Watson Lit Log # 1 - I-If I h-had the guts.

De’Naiza Watson 11/22/2024 Pahomov College English

After Harding had stopped his rant, it became quiet. Eerily quiet. Almost as if a pin could drop and even the Big Nurse could hear it from wherever she was.

Then McMurphy spoke, softer than normal,

“ Are you guys bullshitting me?’, then it got louder.

“Are you guys bullshitting me!”, then it got quiet again.

Then he paced, up and down, back and forth, before he came and stopped near me. I felt his presence before I saw him. My back turned away from everyone else. My back was turned, but I was listening.

I was waiting for it, anticipating it.

I listened as he went on. Speaking, shouting, outraged.

“ You Billy – you must be committed for Christakes!”

“No”, I answered, still not facing the group.

“ You oughta be out running around in a convertible, bird doggin girls. Why do you stand for it?”

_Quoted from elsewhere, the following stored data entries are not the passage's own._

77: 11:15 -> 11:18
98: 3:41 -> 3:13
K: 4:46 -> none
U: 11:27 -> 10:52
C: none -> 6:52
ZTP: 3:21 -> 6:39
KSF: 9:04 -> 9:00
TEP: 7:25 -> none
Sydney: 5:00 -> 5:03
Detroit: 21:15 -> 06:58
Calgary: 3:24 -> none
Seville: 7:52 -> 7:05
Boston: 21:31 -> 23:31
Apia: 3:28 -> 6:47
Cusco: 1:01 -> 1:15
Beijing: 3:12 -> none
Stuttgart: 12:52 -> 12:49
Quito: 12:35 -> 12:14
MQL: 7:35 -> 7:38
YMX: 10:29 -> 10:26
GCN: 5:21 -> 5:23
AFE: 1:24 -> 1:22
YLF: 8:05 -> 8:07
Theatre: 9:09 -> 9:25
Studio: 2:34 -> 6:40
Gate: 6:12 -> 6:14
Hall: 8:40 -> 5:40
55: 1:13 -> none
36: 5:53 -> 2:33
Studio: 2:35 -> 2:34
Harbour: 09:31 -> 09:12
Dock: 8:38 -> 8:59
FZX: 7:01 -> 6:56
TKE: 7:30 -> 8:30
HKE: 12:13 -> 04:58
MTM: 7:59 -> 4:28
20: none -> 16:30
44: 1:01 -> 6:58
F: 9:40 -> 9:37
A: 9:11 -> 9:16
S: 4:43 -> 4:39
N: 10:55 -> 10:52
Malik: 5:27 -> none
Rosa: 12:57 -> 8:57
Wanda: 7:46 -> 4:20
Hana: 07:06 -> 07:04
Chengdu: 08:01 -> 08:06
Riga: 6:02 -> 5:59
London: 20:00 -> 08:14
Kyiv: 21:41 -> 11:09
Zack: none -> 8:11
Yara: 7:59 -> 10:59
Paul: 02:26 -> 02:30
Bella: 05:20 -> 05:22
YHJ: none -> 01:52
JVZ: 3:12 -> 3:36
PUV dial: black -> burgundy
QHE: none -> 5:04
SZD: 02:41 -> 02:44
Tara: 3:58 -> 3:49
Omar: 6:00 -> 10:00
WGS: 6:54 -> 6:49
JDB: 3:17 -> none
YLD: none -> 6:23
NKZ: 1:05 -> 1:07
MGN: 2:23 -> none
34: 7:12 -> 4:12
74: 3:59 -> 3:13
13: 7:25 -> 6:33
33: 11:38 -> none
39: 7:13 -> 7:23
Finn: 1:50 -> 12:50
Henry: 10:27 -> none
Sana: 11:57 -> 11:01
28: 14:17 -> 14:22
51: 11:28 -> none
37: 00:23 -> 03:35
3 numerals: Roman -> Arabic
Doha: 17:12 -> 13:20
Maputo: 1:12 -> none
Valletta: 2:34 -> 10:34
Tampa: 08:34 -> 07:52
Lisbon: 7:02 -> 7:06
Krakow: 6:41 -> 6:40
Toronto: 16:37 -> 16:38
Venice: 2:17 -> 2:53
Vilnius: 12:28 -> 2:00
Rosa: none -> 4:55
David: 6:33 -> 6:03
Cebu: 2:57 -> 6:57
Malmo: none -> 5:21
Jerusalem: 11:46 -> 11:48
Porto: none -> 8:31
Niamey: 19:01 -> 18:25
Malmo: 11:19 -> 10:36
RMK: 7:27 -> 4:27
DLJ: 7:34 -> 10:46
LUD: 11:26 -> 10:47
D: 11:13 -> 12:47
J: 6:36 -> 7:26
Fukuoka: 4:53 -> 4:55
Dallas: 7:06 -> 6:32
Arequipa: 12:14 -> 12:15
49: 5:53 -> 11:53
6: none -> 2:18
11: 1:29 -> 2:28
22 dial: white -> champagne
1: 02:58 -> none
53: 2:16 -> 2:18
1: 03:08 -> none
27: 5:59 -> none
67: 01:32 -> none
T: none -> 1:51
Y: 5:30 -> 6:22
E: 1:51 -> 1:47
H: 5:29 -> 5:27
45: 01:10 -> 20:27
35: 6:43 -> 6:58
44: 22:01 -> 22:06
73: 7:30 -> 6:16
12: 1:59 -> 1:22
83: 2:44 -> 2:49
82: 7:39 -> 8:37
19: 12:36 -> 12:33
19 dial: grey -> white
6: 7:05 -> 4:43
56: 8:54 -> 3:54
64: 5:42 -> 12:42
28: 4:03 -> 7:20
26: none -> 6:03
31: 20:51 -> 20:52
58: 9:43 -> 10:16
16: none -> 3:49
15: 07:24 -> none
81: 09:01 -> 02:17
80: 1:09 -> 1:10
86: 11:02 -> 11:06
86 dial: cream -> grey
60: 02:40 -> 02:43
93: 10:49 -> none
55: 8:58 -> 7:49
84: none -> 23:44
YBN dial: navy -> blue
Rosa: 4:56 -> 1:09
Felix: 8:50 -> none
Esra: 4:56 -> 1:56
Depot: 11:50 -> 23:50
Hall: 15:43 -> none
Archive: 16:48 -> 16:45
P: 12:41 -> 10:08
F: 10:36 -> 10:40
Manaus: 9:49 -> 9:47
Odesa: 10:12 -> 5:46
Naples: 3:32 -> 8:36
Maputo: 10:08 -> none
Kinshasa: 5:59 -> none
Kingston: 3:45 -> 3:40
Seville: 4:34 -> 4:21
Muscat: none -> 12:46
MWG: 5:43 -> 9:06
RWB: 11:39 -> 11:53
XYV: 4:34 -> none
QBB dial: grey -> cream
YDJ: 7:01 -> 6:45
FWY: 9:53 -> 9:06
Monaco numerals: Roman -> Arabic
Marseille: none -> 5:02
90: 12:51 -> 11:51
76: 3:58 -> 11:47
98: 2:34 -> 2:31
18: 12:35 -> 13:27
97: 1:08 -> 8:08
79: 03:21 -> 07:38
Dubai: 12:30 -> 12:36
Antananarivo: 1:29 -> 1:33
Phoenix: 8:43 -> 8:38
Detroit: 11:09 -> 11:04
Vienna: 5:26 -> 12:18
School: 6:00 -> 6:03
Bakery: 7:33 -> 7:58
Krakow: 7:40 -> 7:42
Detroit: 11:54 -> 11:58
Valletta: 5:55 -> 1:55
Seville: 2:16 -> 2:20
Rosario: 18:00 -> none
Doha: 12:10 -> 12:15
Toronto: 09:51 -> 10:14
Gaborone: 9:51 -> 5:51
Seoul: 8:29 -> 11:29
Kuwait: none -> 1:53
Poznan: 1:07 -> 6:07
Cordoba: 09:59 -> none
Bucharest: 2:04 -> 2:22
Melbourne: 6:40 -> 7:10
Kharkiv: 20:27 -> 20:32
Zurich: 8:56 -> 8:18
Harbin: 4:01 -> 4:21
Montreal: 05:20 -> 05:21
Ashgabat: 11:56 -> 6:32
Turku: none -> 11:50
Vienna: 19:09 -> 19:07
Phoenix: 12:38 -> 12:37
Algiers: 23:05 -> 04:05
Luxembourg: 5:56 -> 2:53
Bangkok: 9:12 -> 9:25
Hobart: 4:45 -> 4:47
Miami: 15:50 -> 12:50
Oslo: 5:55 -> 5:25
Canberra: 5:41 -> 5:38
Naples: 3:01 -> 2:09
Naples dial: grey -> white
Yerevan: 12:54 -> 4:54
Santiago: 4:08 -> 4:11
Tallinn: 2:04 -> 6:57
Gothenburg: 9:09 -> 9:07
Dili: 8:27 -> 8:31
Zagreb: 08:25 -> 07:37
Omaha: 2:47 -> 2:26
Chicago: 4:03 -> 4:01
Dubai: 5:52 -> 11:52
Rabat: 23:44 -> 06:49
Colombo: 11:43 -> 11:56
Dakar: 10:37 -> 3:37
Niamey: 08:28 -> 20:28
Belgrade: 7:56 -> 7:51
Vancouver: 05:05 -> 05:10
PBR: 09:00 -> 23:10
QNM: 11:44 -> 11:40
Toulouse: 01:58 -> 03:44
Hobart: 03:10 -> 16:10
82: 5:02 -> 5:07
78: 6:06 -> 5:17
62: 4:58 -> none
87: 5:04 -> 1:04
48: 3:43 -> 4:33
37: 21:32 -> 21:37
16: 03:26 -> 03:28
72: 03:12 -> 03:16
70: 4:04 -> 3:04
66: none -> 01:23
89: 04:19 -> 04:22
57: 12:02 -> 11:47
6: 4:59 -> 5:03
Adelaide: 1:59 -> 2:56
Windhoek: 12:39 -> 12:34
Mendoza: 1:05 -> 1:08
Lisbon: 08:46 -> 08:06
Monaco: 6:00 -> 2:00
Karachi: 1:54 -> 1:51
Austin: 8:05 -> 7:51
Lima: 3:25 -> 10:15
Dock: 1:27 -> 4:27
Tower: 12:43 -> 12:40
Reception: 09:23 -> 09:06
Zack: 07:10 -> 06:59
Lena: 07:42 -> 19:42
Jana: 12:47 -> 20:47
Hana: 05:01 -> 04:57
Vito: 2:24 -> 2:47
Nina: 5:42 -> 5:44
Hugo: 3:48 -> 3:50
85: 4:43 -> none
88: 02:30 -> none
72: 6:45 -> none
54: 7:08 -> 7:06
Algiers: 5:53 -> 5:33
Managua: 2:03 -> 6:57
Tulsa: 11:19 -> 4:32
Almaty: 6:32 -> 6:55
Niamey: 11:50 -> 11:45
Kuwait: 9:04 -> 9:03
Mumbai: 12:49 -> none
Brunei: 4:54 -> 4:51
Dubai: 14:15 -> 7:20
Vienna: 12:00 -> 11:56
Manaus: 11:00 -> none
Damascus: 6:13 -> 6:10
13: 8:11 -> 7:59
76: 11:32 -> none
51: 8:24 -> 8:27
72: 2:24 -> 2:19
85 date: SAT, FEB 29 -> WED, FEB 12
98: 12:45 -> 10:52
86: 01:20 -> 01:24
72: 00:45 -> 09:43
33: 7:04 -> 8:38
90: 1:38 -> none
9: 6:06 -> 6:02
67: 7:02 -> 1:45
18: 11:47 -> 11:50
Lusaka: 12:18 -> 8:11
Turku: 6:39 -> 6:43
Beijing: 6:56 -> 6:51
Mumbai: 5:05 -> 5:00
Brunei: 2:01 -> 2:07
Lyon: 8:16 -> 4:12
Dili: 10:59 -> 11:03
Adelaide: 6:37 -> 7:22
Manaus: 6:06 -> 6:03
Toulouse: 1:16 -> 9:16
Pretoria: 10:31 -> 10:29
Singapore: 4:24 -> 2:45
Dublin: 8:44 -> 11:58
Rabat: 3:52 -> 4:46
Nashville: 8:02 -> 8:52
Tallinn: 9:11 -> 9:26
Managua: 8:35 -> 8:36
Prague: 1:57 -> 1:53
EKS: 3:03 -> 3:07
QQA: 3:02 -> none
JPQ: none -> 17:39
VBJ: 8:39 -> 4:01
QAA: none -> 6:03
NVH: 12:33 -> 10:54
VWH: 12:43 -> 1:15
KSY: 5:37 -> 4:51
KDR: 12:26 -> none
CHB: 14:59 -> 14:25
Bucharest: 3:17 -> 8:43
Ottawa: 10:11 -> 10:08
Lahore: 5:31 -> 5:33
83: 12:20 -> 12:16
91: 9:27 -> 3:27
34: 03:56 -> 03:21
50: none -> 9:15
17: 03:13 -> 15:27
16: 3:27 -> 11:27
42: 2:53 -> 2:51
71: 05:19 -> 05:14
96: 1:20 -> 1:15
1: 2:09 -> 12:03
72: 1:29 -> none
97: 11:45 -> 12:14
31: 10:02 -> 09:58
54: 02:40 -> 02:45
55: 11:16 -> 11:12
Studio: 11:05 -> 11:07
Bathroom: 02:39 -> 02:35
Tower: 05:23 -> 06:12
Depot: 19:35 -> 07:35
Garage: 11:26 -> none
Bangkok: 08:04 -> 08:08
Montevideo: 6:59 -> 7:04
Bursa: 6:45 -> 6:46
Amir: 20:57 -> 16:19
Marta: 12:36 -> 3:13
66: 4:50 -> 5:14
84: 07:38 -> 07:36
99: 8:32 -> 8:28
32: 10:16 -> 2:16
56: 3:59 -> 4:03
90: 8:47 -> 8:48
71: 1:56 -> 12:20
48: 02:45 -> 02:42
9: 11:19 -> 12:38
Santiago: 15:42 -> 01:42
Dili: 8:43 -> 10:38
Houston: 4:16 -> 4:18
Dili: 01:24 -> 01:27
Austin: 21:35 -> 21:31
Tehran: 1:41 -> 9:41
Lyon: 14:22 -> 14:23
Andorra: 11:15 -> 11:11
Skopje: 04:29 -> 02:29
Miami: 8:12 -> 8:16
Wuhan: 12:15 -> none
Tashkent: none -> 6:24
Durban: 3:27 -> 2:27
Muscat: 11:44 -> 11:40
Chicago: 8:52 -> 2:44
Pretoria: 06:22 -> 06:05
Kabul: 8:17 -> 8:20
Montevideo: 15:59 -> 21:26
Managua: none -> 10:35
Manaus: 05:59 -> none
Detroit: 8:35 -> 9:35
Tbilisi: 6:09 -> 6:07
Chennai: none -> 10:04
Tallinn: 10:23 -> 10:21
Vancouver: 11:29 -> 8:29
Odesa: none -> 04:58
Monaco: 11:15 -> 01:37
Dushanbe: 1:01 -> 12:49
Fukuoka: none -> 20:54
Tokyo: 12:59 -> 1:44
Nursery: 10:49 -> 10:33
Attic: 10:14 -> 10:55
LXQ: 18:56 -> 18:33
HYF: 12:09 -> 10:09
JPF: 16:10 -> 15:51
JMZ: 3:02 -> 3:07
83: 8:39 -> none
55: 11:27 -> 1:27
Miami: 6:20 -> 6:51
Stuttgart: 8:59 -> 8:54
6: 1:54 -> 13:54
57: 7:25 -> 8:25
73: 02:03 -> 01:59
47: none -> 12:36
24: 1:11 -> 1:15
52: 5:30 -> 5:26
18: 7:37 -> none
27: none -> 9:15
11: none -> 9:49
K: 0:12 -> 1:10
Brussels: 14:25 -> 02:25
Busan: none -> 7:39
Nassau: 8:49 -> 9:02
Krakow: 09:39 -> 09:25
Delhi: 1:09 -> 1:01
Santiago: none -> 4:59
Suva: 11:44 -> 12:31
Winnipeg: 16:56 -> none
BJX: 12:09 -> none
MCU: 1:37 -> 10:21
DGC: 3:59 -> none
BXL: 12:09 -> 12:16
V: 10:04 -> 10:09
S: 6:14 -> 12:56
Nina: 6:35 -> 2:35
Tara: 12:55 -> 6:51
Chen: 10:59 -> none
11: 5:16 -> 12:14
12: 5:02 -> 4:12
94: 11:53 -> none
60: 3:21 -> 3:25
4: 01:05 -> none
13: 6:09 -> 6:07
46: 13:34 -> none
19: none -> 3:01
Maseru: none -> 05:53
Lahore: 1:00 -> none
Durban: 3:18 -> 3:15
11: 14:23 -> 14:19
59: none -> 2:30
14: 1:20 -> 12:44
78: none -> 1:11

He quickly moved on from me. I was no longer interested in the machinery before me, with my back turnt, I listened.

“You could get along outside if you had the guts”, Murphy said aloud again, throughout his entire rant that is the moment that struck me, that’s what stood out.

Guts, if I had the guts. In that moment I can’t recall if I had felt angry, or if I had afterall been sad. Before I even realized, I turned around.

“ Sure!”, I yell the first time. The words came out louder than I had anticipated.

“ Sure” I shout a second.

That’s it, I remember now, I remember how I’d felt. I was angry. Not just at McMurphy, but at myself. If I had the guts. I wouldn’t be here. If I had the guts, who knows what I’d be doing right now.

“If we had the g-guts! I could go outside t-today, if I had the guts. My m-m-mother is a good friend of M-Miss Ratched, and I could get an AMA signed this afternoon, if I had the guts!”

Then I remember I got really angry. I got up and grabbed my shirt, I wanted to leave right now. I could show McMurphy I had guts. But then, I turned around again.

“You think I wuh-wuh-wuh-want to stay in here? You think I wouldn’t like a con-con-vertible and a guh-guh-girl friend? But did you ever have people l-l-laughing at you? No, because you’re so b-big and so tough! Well, I’m not big and tough. Neither is Harding. Neither is F-Fredrickson. Neither is Suh-Sefelt. Oh - oh, you - you t-talk like we stayed in here because we liked it! Oh - it’s n-no use …”

I wanted to keep going, I wanted to keep talking, but then my anger turned to sadness. I went, turned to run, then I don’t really remember much of what happened after that.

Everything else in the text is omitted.